Henrys ganzes Denken war von einem düsteren historischen Präzedenzfall beherrscht. Schon einmal hatte ein Herrscher gelebt, der eine Milliarde besaß - der Zar der Russen. 1905 waren die unzufriedenen Arbeiter vor seinen Palast gezogen und hatten um Gehör gebeten - man hatte sie mit Maschinengewehren zusammengeschossen. Etwa dreizehn Jahre später waren der Zar, seine Frau und seine lieblichen Töchter in einem Verlies erschossen worden. Der Autokönig hatte mit seinen Arbeitern das gleiche gemacht, und zwar unter den gleichen Umständen, natürlich nicht persönlich. Aber das hatte der arme Nicky genauso wenig getan. In beiden Fällen hatte die Milliarde das Verbrechen begangen; aber eben - nicht die Milliarde war im Verlies erschossen worden.

Ich bin die Größe und die Macht, ich bin der Stolz, der Prunk und die Herrschaft, sagte Henry Fords Vermögen. Ich bin eine Dynastie, die bis in fernste Zukunft leben wird; ich werde Geschichte machen, die kein >Geschwätz< ist; ich werde den Namen und den Ruhm Henry Fords den Milliarden noch Ungeborener überliefern. Aber es gibt ruchlose Menschen auf dieser Welt! Teufel in Menschengestalt treiben ihr Unwesen! Sie haben sich verschworen, mir diesen Ruhm zu rauben. Sie wollen nicht, dass die Welt von Henry, Edsel, Henry II., Benson, Josephine Clay und William Ford spricht, die jetzt erwachsen sind und ihren Teil am Ruhm haben sollen. Nein, die Welt soll von Menschen wie Trotzki und Sinowjew, Bela Kun und Radek, Liebknecht und Luxemburg, Jaures und Blum sprechen! Das wollen diese Ruchlosen!
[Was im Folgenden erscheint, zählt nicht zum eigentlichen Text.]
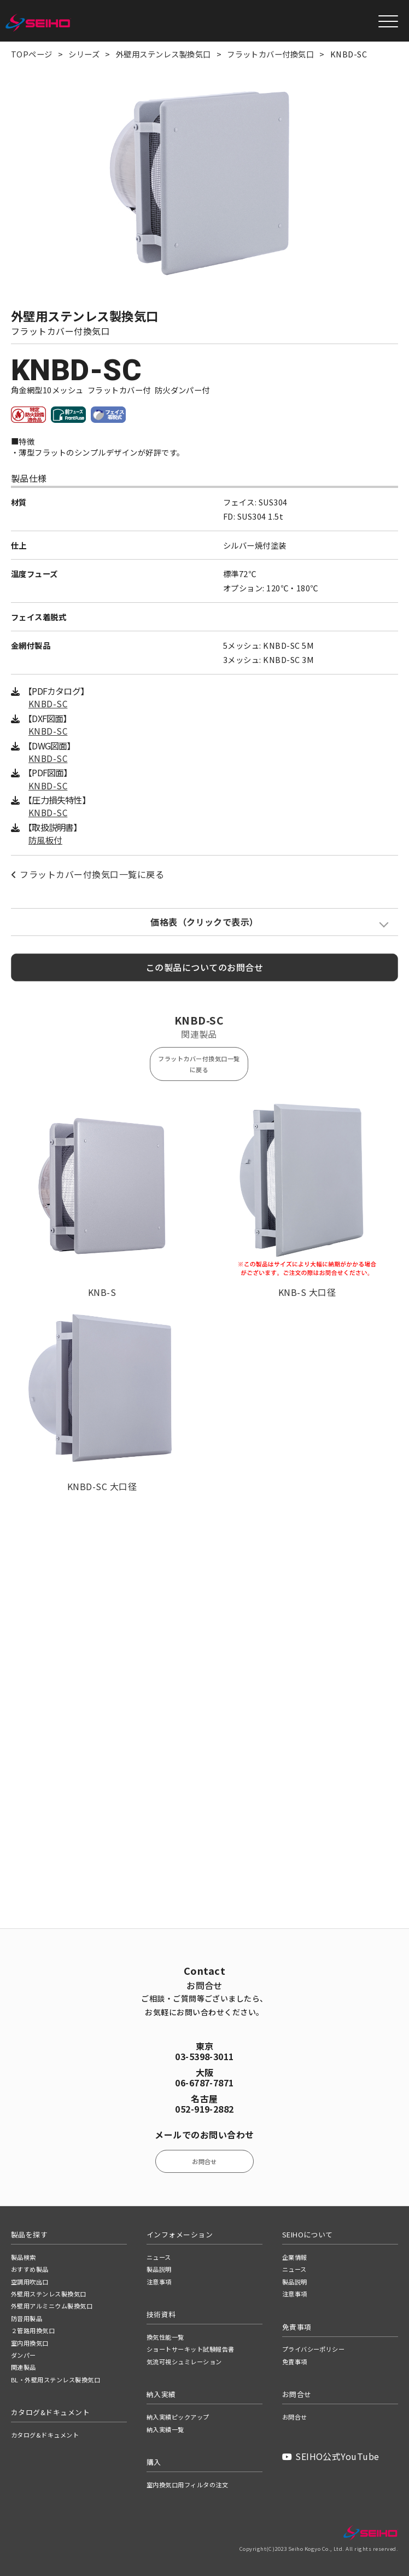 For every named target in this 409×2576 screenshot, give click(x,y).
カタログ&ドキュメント (45, 2434)
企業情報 (294, 2257)
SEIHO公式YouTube (330, 2456)
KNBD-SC (47, 705)
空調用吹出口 (30, 2281)
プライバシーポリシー (313, 2349)
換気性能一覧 (165, 2337)
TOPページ (31, 54)
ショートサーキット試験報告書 (191, 2349)
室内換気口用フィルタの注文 (187, 2484)
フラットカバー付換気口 (270, 54)
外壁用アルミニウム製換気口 (51, 2305)
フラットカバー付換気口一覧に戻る (87, 874)
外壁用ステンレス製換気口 (163, 54)
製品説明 (159, 2269)
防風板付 (45, 841)
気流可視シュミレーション (184, 2361)
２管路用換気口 (33, 2330)
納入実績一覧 (165, 2429)
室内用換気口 (30, 2343)
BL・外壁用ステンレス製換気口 (55, 2379)
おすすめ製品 (30, 2269)
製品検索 (23, 2257)
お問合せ (204, 2161)
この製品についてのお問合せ (204, 968)
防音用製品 (26, 2318)
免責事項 (294, 2361)
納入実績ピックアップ (178, 2416)
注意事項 (159, 2281)
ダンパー (23, 2355)
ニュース (159, 2257)
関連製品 (23, 2367)
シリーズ (84, 54)
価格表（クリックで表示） (204, 922) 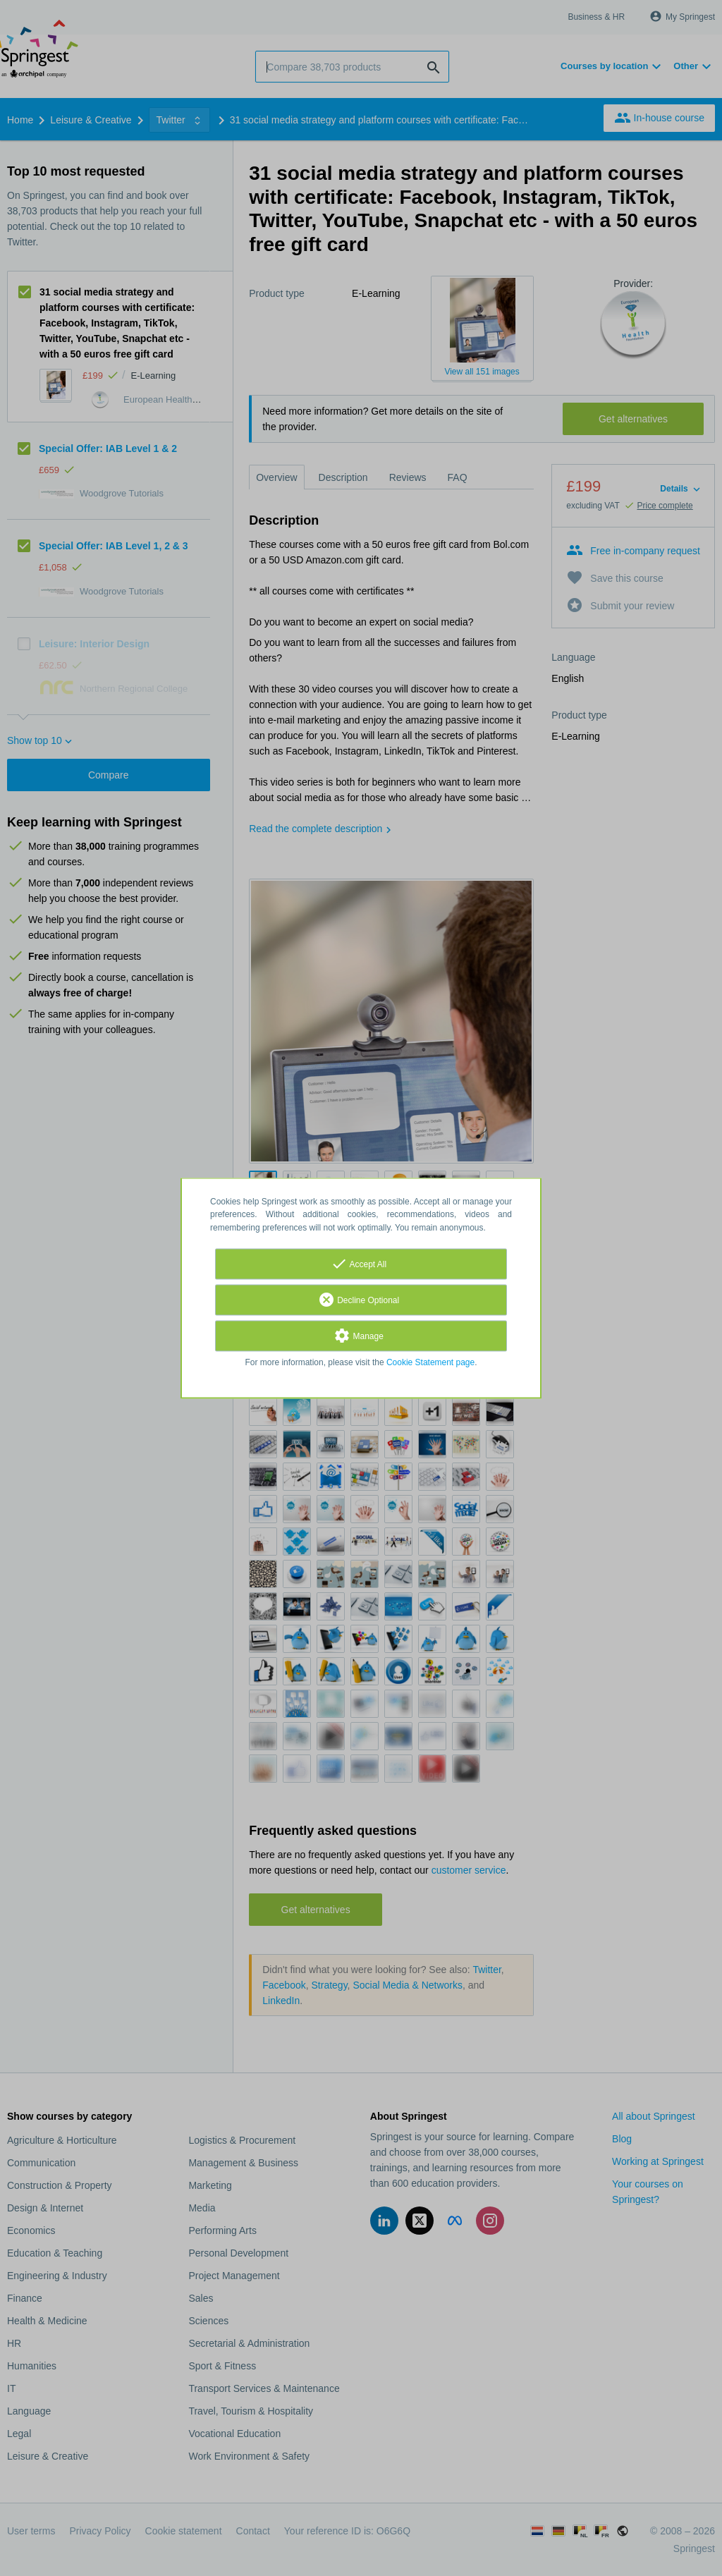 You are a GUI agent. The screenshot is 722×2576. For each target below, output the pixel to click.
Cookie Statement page (430, 1362)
Jüdische Namen! dachte Henry. Sein Widerruf damals in der Judenfrage geschah ja nur aus Geschäftsrücksichten, und er war nach wie vor überzeugt, dass die große Verschwörung gegen seine Dollarmilliarde keine andere sei als die jüdisch-bolschewistische, die der >Dearborn Independent< damals aufgedeckt hatte. Immer wieder veröffentlichte Henry Artikel, in denen er behauptete, dass die Bewegung für eine industrielle Arbeitergewerkschaft eine kommunistische Verschwörung sei und dass sie im geheimen von interessierten Bankkreisen finanziert werde. Man wolle die Ford-Motor-Company zerschlagen und sie Wallstreet in die Hand spielen. Und musste man noch besonders erwähnen, dass die kommunistischen Führer und die großen Bankiers >Internationale Juden< waren? Dies Detail verstand sich von selbst. Der ehemalige Herausgeber des >Dearborn Independent<, der auch die antijüdischen Artikel geschrieben hatte, war nun Henrys Geheimsekretär. Er war jetzt der Mann, der die Verbindung mit der Öffentlichkeit und der Außenwelt beherrschte. William J. Cameron hatte seine Ansichten auch nicht um einen Deut geändert, im Gegenteil: Er stand in Verbindung mit antisemitischen Kräften in der ganzen Welt und hielt Henry mit ihnen in Kontakt.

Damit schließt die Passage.